Data supplied:
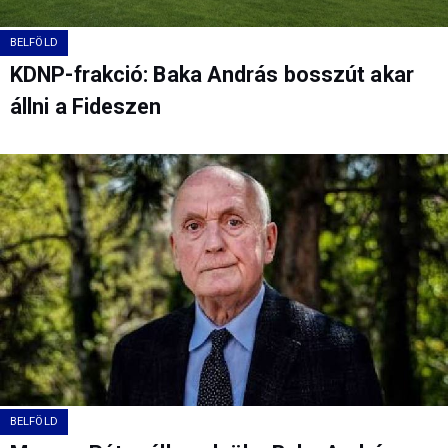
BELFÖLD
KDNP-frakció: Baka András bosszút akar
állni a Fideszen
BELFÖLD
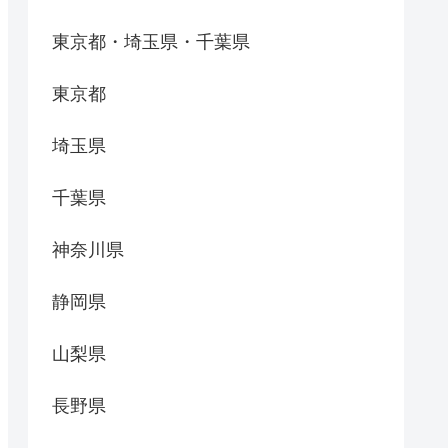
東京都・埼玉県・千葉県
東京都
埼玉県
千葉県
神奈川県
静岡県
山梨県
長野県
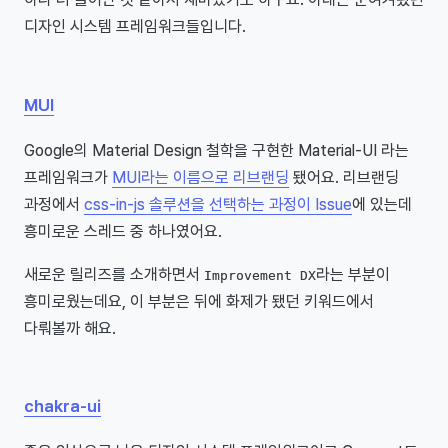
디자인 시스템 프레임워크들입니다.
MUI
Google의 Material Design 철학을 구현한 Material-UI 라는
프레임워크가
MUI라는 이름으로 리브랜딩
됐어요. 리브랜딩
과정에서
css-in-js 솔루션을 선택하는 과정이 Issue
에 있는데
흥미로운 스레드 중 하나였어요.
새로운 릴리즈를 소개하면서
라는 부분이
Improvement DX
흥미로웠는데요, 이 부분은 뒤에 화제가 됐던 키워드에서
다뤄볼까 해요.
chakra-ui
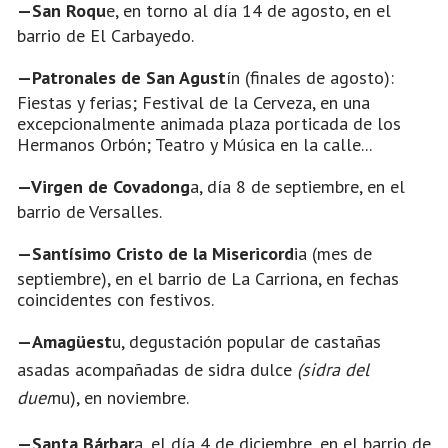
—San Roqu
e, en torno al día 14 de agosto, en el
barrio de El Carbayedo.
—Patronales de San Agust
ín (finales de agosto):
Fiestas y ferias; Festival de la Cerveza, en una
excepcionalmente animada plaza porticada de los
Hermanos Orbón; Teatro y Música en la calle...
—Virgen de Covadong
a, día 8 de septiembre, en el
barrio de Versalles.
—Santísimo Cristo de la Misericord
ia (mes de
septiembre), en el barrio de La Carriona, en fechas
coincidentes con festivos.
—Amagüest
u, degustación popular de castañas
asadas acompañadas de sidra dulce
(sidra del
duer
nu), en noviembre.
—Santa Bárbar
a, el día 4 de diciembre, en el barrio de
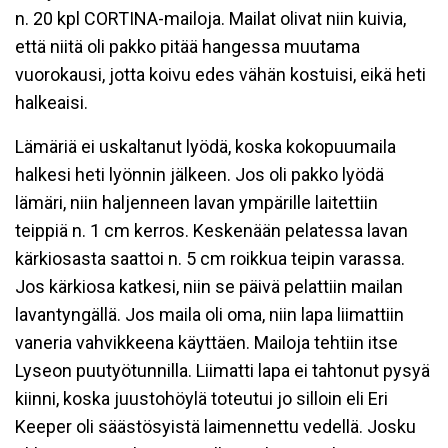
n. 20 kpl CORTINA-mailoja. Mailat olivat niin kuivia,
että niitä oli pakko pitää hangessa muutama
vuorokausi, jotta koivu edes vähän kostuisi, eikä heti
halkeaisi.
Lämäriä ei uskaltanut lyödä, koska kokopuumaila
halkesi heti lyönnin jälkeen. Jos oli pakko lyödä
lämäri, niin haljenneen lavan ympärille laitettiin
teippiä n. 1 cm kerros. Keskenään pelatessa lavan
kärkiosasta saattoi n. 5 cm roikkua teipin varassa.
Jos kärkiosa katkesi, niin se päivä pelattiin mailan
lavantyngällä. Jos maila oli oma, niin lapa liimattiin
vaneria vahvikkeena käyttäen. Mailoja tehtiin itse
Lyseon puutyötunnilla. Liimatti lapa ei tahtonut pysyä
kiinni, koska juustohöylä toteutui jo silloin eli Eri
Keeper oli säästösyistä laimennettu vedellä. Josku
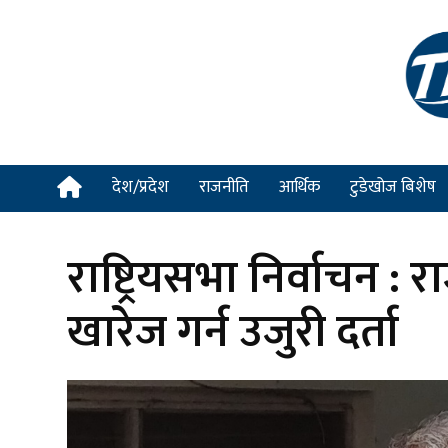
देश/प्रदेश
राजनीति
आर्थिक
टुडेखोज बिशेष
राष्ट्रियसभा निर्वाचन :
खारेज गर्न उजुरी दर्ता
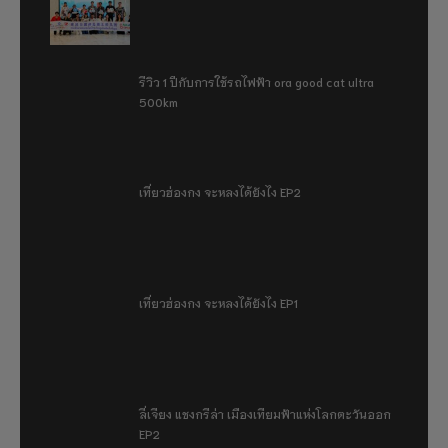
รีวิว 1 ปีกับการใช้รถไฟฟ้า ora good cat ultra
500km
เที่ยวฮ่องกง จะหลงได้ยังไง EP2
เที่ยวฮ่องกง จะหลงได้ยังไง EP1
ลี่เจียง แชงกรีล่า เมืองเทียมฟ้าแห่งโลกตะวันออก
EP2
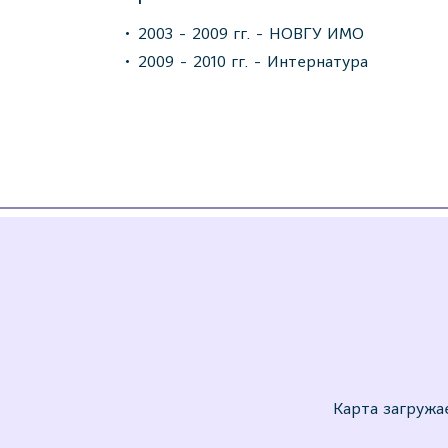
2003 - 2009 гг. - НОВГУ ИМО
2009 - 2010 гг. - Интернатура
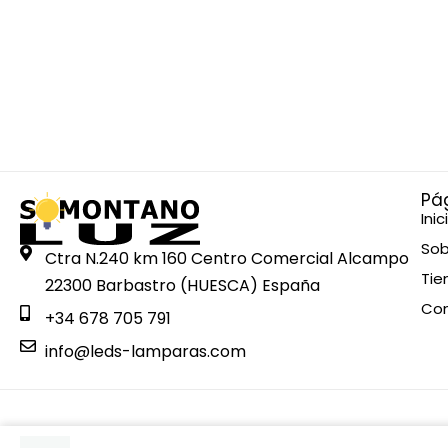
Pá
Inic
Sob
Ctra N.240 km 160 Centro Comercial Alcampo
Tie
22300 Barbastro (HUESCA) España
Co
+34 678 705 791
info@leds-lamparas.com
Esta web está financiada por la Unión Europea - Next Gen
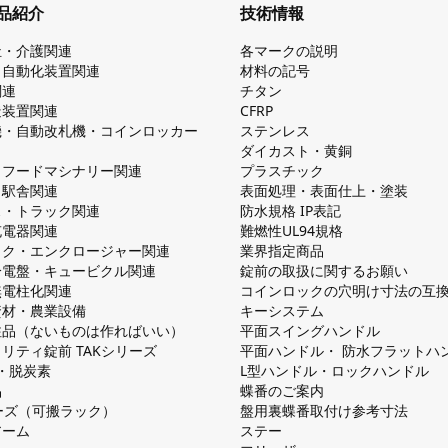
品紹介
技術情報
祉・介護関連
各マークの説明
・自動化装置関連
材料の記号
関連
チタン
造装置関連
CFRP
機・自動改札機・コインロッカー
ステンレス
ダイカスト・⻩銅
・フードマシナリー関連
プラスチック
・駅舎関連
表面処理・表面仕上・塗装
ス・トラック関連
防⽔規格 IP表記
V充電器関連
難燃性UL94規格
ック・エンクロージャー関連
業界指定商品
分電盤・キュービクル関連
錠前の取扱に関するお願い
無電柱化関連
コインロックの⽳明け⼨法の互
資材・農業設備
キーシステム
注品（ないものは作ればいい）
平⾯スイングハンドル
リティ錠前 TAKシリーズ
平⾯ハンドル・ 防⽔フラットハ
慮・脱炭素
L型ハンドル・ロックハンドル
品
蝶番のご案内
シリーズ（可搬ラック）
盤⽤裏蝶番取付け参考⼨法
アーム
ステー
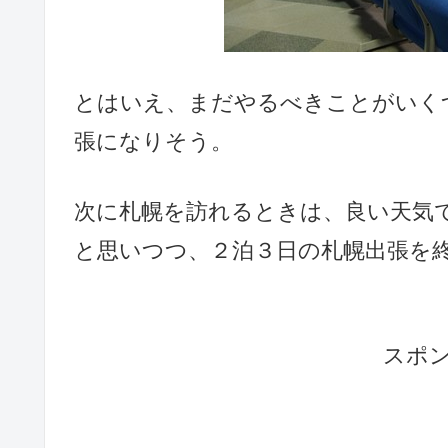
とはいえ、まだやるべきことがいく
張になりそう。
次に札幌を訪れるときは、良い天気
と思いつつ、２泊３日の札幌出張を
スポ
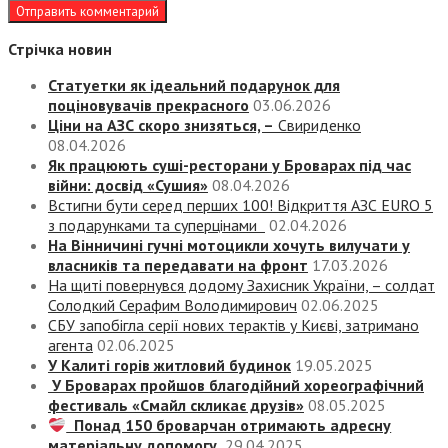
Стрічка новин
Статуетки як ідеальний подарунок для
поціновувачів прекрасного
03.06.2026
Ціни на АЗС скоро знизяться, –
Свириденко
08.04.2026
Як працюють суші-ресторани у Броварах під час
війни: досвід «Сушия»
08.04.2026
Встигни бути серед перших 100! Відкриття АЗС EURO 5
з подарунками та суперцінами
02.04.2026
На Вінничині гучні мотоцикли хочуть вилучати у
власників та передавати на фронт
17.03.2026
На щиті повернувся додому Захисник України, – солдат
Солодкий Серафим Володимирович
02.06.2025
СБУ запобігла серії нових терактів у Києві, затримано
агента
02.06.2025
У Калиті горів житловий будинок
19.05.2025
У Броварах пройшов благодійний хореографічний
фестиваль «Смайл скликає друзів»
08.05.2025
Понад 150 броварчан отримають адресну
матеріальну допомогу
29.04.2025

The problem:
From the first line to the last, write out the data exactly, omitting any pictures.

Result for this exercise:
BELFÖLD
KDNP-frakció: Baka András bosszút akar
állni a Fideszen
BELFÖLD
東京都・埼玉県・千葉県
東京都
埼玉県
千葉県
神奈川県
静岡県
山梨県
長野県
디자인 시스템 프레임워크들입니다.
MUI
Google의 Material Design 철학을 구현한 Material-UI 라는
프레임워크가
MUI라는 이름으로 리브랜딩
됐어요. 리브랜딩
과정에서
css-in-js 솔루션을 선택하는 과정이 Issue
에 있는데
흥미로운 스레드 중 하나였어요.
새로운 릴리즈를 소개하면서
라는 부분이
Improvement DX
흥미로웠는데요, 이 부분은 뒤에 화제가 됐던 키워드에서
다뤄볼까 해요.
chakra-ui
—San Roqu
e, en torno al día 14 de agosto, en el
barrio de El Carbayedo.
—Patronales de San Agust
ín (finales de agosto):
Fiestas y ferias; Festival de la Cerveza, en una
excepcionalmente animada plaza porticada de los
Hermanos Orbón; Teatro y Música en la calle...
—Virgen de Covadong
a, día 8 de septiembre, en el
barrio de Versalles.
—Santísimo Cristo de la Misericord
ia (mes de
septiembre), en el barrio de La Carriona, en fechas
coincidentes con festivos.
—Amagüest
u, degustación popular de castañas
asadas acompañadas de sidra dulce
(sidra del
duer
nu), en noviembre.
—Santa Bárbar
a, el día 4 de diciembre, en el barrio de
n. 20 kpl CORTINA-mailoja. Mailat olivat niin kuivia,
että niitä oli pakko pitää hangessa muutama
vuorokausi, jotta koivu edes vähän kostuisi, eikä heti
halkeaisi.
Lämäriä ei uskaltanut lyödä, koska kokopuumaila
halkesi heti lyönnin jälkeen. Jos oli pakko lyödä
lämäri, niin haljenneen lavan ympärille laitettiin
teippiä n. 1 cm kerros. Keskenään pelatessa lavan
kärkiosasta saattoi n. 5 cm roikkua teipin varassa.
Jos kärkiosa katkesi, niin se päivä pelattiin mailan
lavantyngällä. Jos maila oli oma, niin lapa liimattiin
vaneria vahvikkeena käyttäen. Mailoja tehtiin itse
Lyseon puutyötunnilla. Liimatti lapa ei tahtonut pysyä
kiinni, koska juustohöylä toteutui jo silloin eli Eri
Keeper oli säästösyistä laimennettu vedellä. Josku
देश/प्रदेश
राजनीति
आर्थिक
टुडेखोज बिशेष
राष्ट्रियसभा निर्वाचन :
खारेज गर्न उजुरी दर्ता
รีวิว 1 ปีกับการใช้รถไฟฟ้า ora good cat ultra
500km
เที่ยวฮ่องกง จะหลงได้ยังไง EP2
เที่ยวฮ่องกง จะหลงได้ยังไง EP1
ลี่เจียง แชงกรีล่า เมืองเทียมฟ้าแห่งโลกตะวันออก
EP2
2003 - 2009 гг. - НОВГУ ИМО
2009 - 2010 гг. - Интернатура
Pá
Inic
Sob
Ctra N.240 km 160 Centro Comercial Alcampo
Tie
22300 Barbastro (HUESCA) España
Co
+34 678 705 791
info@leds-lamparas.com
Esta web está financiada por la Unión Europea - Next Gen
品紹介
技術情報
祉・介護関連
各マークの説明
・自動化装置関連
材料の記号
関連
チタン
造装置関連
CFRP
機・自動改札機・コインロッカー
ステンレス
ダイカスト・⻩銅
・フードマシナリー関連
プラスチック
・駅舎関連
表面処理・表面仕上・塗装
ス・トラック関連
防⽔規格 IP表記
V充電器関連
難燃性UL94規格
ック・エンクロージャー関連
業界指定商品
分電盤・キュービクル関連
錠前の取扱に関するお願い
無電柱化関連
コインロックの⽳明け⼨法の互
資材・農業設備
キーシステム
注品（ないものは作ればいい）
平⾯スイングハンドル
リティ錠前 TAKシリーズ
平⾯ハンドル・ 防⽔フラットハ
慮・脱炭素
L型ハンドル・ロックハンドル
品
蝶番のご案内
シリーズ（可搬ラック）
盤⽤裏蝶番取付け参考⼨法
アーム
ステー
とはいえ、まだやるべきことがいく
張になりそう。
次に札幌を訪れるときは、良い天気
と思いつつ、２泊３日の札幌出張を
スポ
Стрічка новин
Статуетки як ідеальний подарунок для
поціновувачів прекрасного
03.06.2026
Ціни на АЗС скоро знизяться, –
Свириденко
08.04.2026
Як працюють суші-ресторани у Броварах під час
війни: досвід «Сушия»
08.04.2026
Встигни бути серед перших 100! Відкриття АЗС EURO 5
з подарунками та суперцінами
02.04.2026
На Вінничині гучні мотоцикли хочуть вилучати у
власників та передавати на фронт
17.03.2026
На щиті повернувся додому Захисник України, – солдат
Солодкий Серафим Володимирович
02.06.2025
СБУ запобігла серії нових терактів у Києві, затримано
агента
02.06.2025
У Калиті горів житловий будинок
19.05.2025
У Броварах пройшов благодійний хореографічний
фестиваль «Смайл скликає друзів»
08.05.2025
Понад 150 броварчан отримають адресну
матеріальну допомогу
29.04.2025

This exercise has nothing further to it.